What are we to make of the feature length documentary, The Social Dilemma? I would start with the fact that it’s immune to contradiction. You have to go to Netflix, a digital streaming service, to get lectured for 94 minutes about the horrors of digital life. In fact, the documentary is a “Netflix original,” which means it must have received some portion of the $17 billion the streaming giant spends on proprietary content. So it’s the web exploiting the anti-web. But you can also think of The Social Dilemma as a slick, manipulative film production slamming the big digital platforms for their slick, manipulative algorithms.
The digital environment, it seems, is Plato’s cave—dancing shadows on a wall that confuse and distract you. Or it’s a twist on the Hotel California, where you check in whenever you switch on your smartphone but you can never leave. Or it’s an evolutionary death trap, into which you are seduced by the lure of algorithmic brain candy. So we are told during the film by a succession of neo-Luddites and repentant techies who have themselves risen above any such failings. They know better, and they will grab you by the shoulders and tell you why.
Formally, The Social Dilemma consists of a series of interviews with experts inserted in brief cuts, which alternates with a supposedly comedic docu-drama about an average family’s travails with the smartphone, also presented in snippets. The level of subtlety probably falls below that of Soviet propaganda, but the point is clear enough. Properly understood, the documentary is an extended rant about the 21st century, using the digital world as proxy.

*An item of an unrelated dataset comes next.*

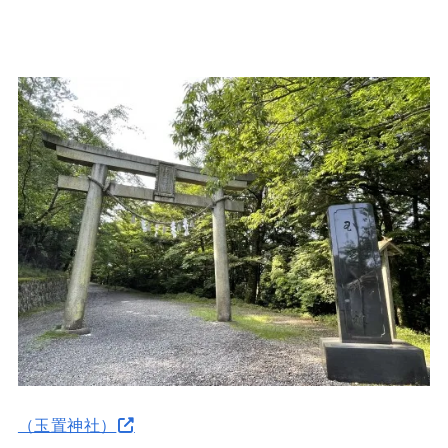
（玉置神社）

Viewing the web as a political doomsday device is now mandatory among our elites. Barack Obama, who won the presidency in 2008 in part because of a brilliant online campaign, recently told The Atlantic that he considers “the internet” to be the “single biggest threat to our democracy.” Francis Fukuyama, that barometer of elite opinion, holds that “social media” has been “weaponized against democracy.” The Social Dilemma pitches to this unhappy audience, riding every argument over the cliff to the most extreme conclusions.
In it, we are told that the internet is “really bad” or maybe “really, really bad,” like “a drug” but also like a “rabbit hole,” a “totally new species of power” that uses “disinformation for profit as a business model,” controlled by “digital Frankensteins that are terraforming the world in their image.” The effects are said to be manipulation, addiction, polarization, and exile to a kingdom of lies. “This is overpowering human nature,” intones Tristan Harris, a former “design ethicist” at Google who is introduced as “the closest thing to a conscience” in Silicon Valley, “and this is checkmate on humanity.” As we shuffle through this hellish landscape, the Obama theme is sounded—there’s talk of “a global assault on democracy,” for example—but, by comparison, it feels like a minor complaint.
The film treats the concept of “persuasion” as a self-evident moral abomination on a par with child abuse or cannibalism.